After the government charged them with various crimes, defendants asserted a "right not to be tried" under the terms of an alleged prior plea agreement. They sought to bring an interlocutory appeal to the Tenth Circuit to enforce the terms of the agreement. The plea agreement arose from an investigation that had targeted defendants and a corporation in which they were principals, examining their use of falsified construction invoices to inflate the costs of the corporation’s low-income housing projects.

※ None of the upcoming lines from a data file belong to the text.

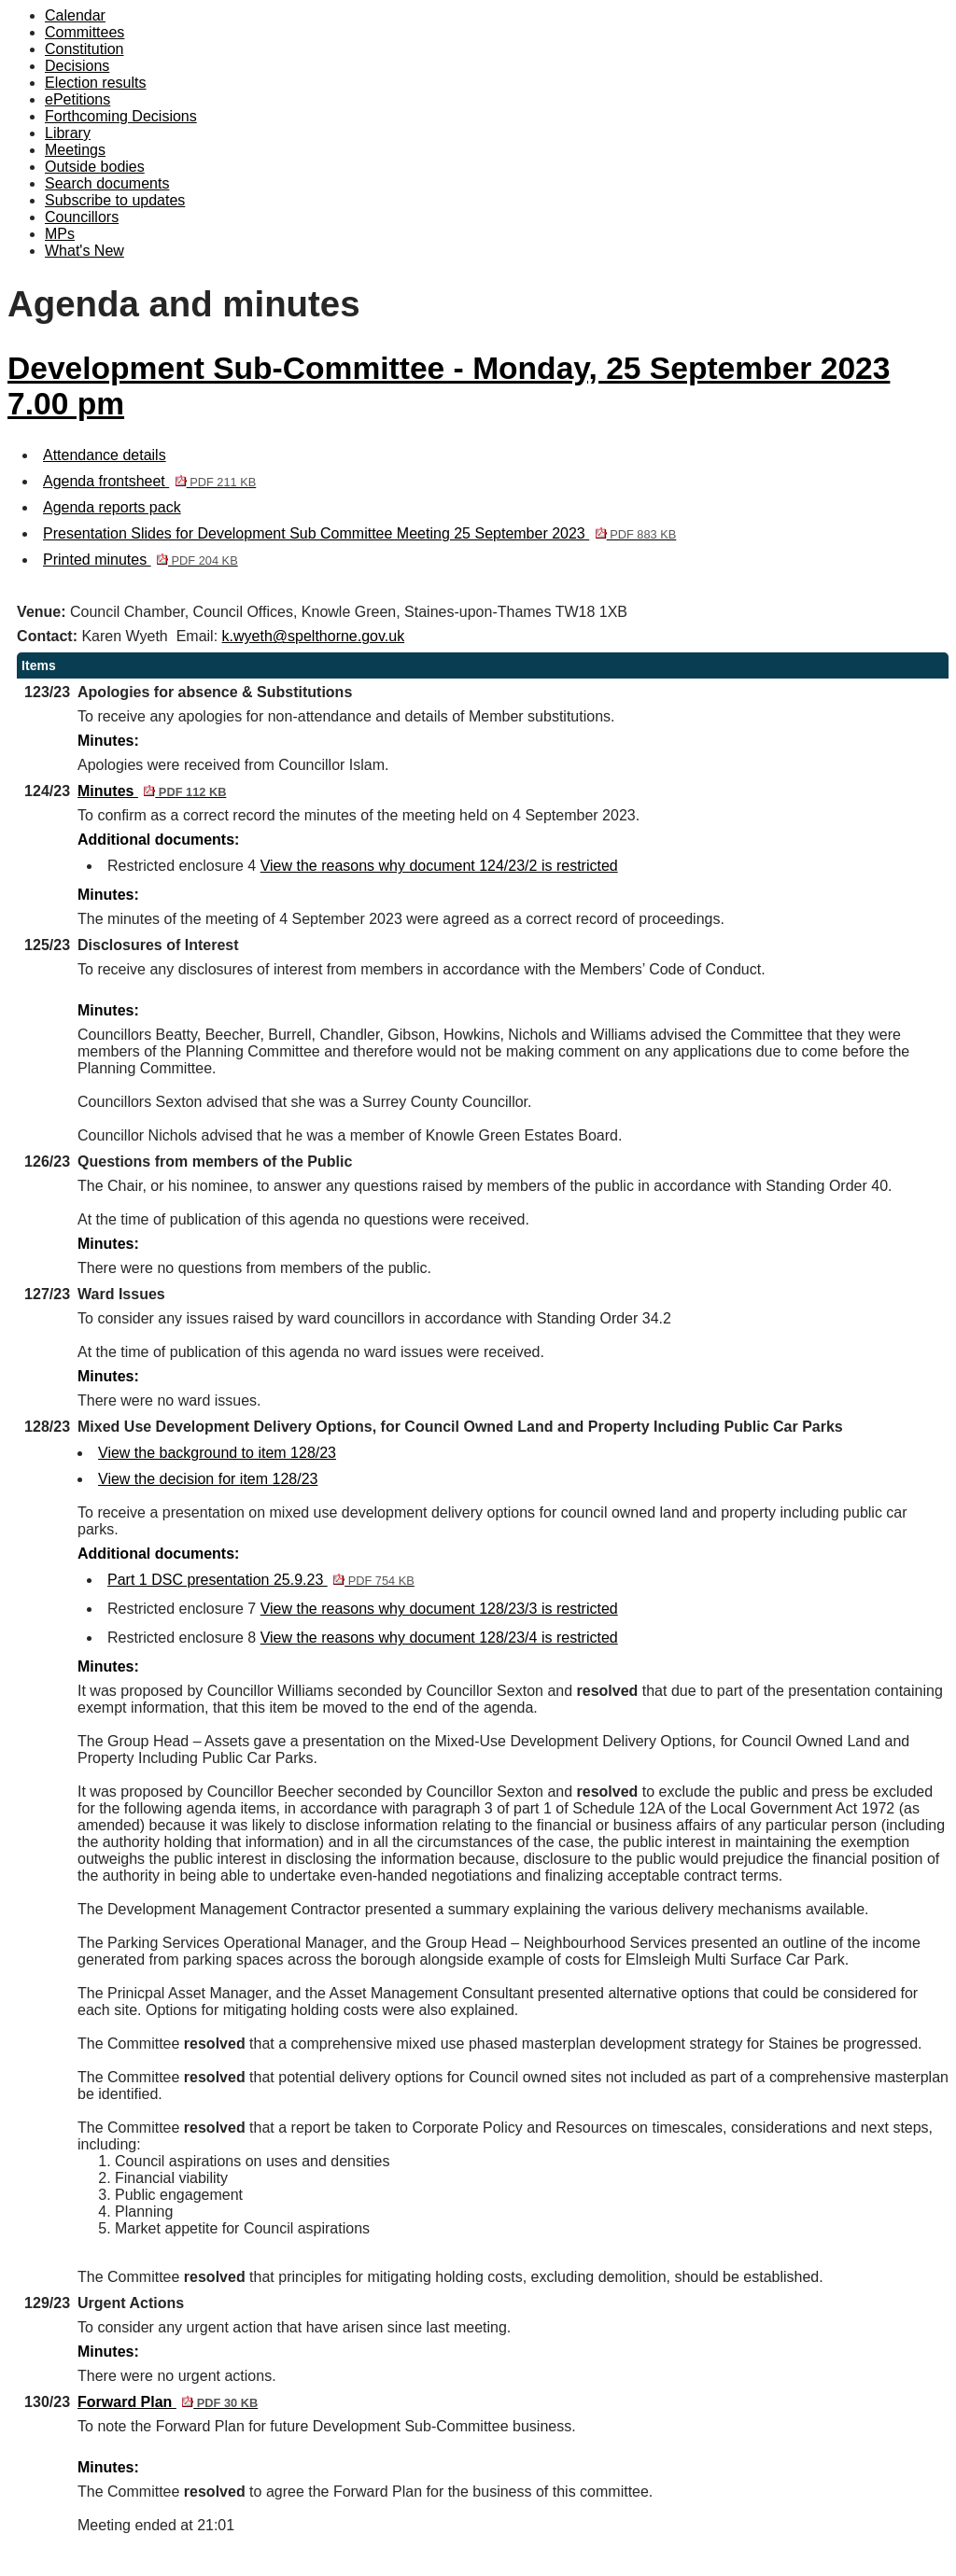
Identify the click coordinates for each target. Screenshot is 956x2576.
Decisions (77, 66)
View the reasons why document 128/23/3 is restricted (439, 1609)
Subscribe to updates (115, 200)
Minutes (151, 791)
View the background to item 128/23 (217, 1453)
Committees (84, 32)
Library (68, 133)
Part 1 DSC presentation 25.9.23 (261, 1580)
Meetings (75, 150)
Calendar (75, 15)
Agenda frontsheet (149, 481)
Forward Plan (167, 2402)
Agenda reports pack (112, 507)
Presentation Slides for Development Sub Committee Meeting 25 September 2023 (359, 533)
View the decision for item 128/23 (207, 1479)
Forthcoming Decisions (121, 116)
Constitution (84, 49)
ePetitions (77, 99)
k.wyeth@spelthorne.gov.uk (313, 636)
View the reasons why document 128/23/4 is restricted (439, 1637)
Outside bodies (95, 167)
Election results (96, 83)
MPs (60, 234)
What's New (84, 251)
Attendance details (104, 455)
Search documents (107, 183)
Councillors (82, 217)
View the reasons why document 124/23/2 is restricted (439, 866)
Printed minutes (140, 559)
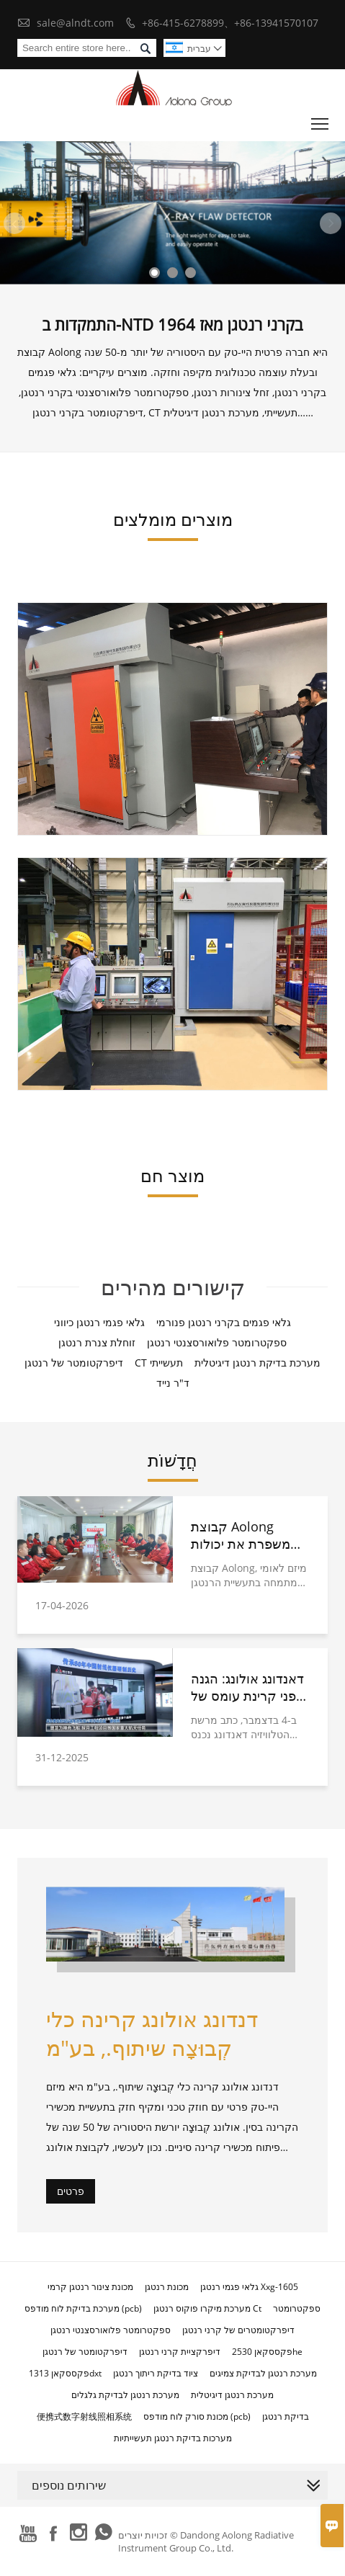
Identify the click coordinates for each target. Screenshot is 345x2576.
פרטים (70, 2191)
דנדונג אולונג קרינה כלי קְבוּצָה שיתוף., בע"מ (152, 2033)
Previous (14, 223)
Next (330, 223)
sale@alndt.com (75, 23)
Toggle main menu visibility (321, 121)
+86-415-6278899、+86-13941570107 (230, 23)
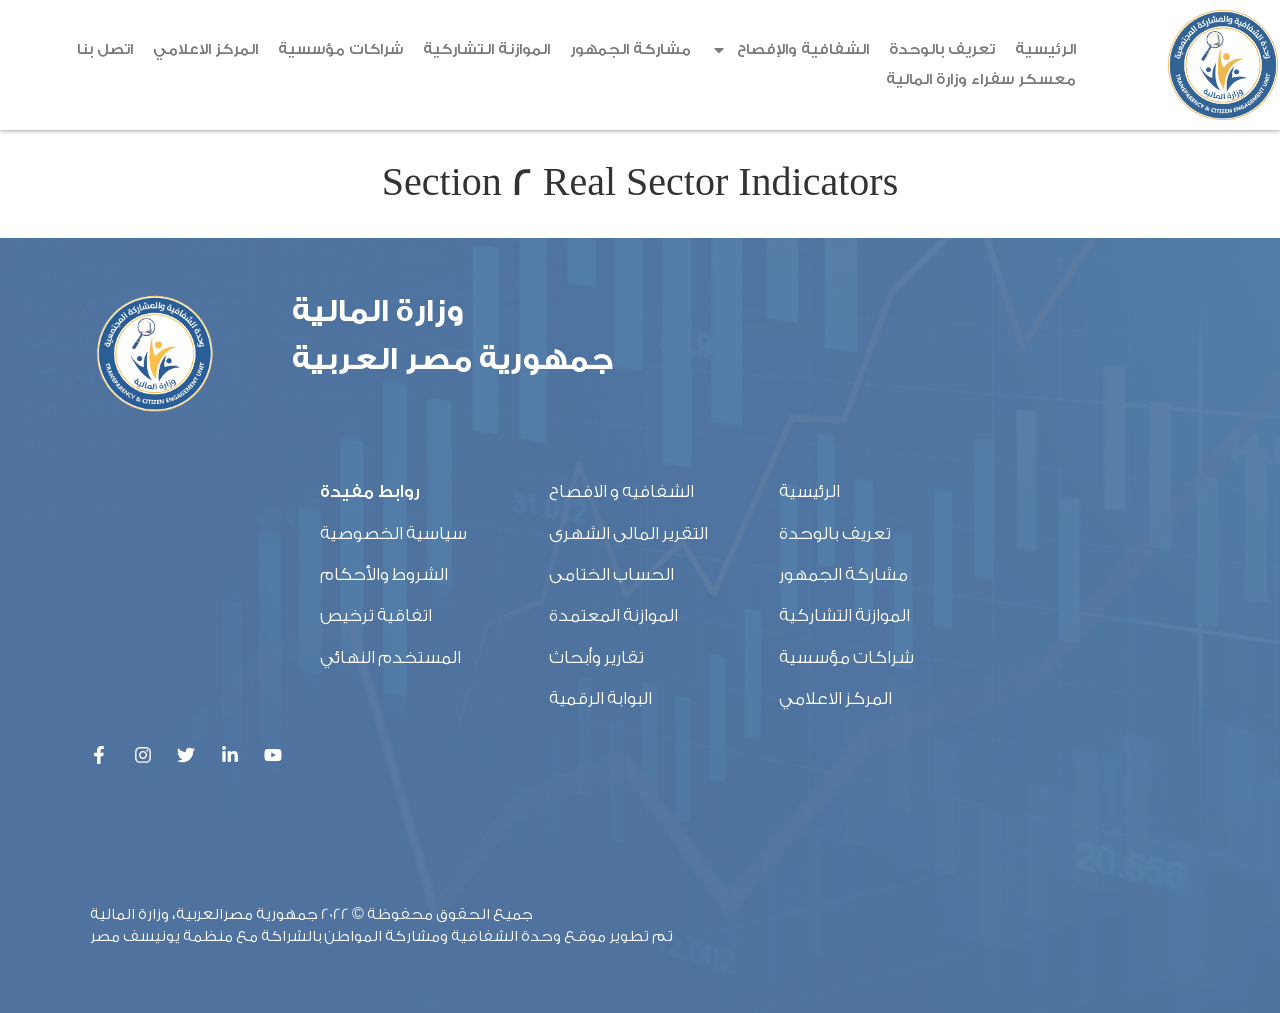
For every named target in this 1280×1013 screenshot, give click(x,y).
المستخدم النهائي (390, 657)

To induce the government to focus on the corporation, defendants had resigned from various corporate offices. The government arranged a proposed plea agreement that would have required the company to plead guilty to wire fraud and money laundering, but would have exempted the individuals from prosecution. The district court rejected the plea out of concern that it "let the company’s principals off the hook." The corporation then withdrew its plea and the government dismissed the matter without prejudice. The corporation at first sought to appeal the decision refusing the plea agreement, but then dropped its appeal. The government then indicted the individual defendants. The district court denied their motion to dismiss the indictment based on the prior plea agreement with the corporation, and they appealed.

Defendants argued that because they would lose their right not to be tried under the prior plea agreement, the Circuit should accept immediate jurisdiction under the "collateral order" theory of Cohen v. Beneficial Industrial Loan Corp., 337 U.S. 541 (1949). The Circuit disagreed. The only time an alleged right not to be tried will justify interlocutory appellate review in a criminal case is when a statutory or constitutional provision guarantees that such a trial will not occur. Such provisions include the Double Jeopardy Clause or the Speech and Debate Clause, each of which explicitly prohibits a trial.

The Circuit rejected defendants’ argument that the plea agreement gave them a right to avoid trial. Even assuming an executory agreement could grant defendants any rights, defendants’ remedy for a violation of those rights would be an appeal after a conviction rather than interlocutory review. Moreover, amendments to the Rules Enabling Act now require the Supreme Court to make any expansion to interlocutory appeal by rulemaking rather than by case-by-case expansion of the Cohen doctrine. Defendants’ arguments that the district court violated the separation-of-powers doctrine by essentially instructing the government to indict them, or that the government retaliated against them for joining the company’s appeal, did not justify immediate review. Finally, the prior proceedings against their company did not constitute double jeopardy for purposes of the action against the individual defendants. Accordingly, the Circuit dismissed their appeal.